Now sometimes being in debt is a very nebulous thing. It’s in the air: I am owed money or somebody owes you money. But sometimes, it becomes very real when you have to show up in court.
Getting a Judgment on your Small Claim
What happens when you get adjustment, and what’s the advantage? Well, in most states, you only have 3 to 6 years to file a complaint to recover your money. Judgments are usually good for very long period of time. In Massachusetts for example, judgments are good for 20 years and run interest at 12%.
After you get the judgment, the procedures vary on how to liquidate that judgment. In reality you may want to get a lawyer at this point to go ahead and collect on the judgment. Depending on what state you’re in, judgments can become a lien on real estate if it’s owned by the debtor, or get wage garnishment in many states that allow them after judgment. In many states, bank accounts can be attached, so there’s a full panoply of remedies are available.
Debt Collections Lawyers Operate on a Contingent Fee Basis
You might think, well now I’m back at the beginning where I started, because I now have to get a lawyer. The good news is, there are hundreds of lawyers all over the United States that practice collections law, and they will generally handle collections of a judgment on a contingent fee basis.
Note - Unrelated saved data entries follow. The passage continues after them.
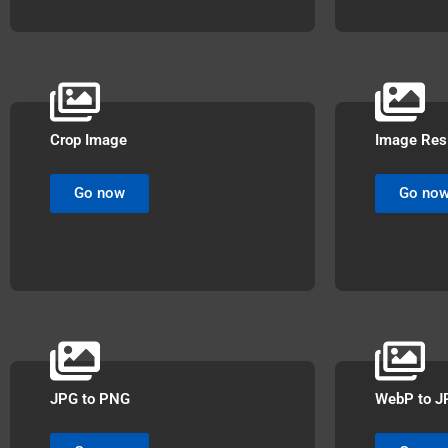
Crop Image
Image Res
Go now
Go no
JPG to PNG
WebP to J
That means they don’t get paid unless you get paid. And usually as a percentage of the amount that they collect, and you will get your costs back: any filing fees, anything that you spend money on, that gets included in judgments. You’re entitled to that money back if and when your debtor pays you.
So I hope all of your customers pay their bills on time, but if they don’t, you don’t have to hesitate to say, “see you in court.”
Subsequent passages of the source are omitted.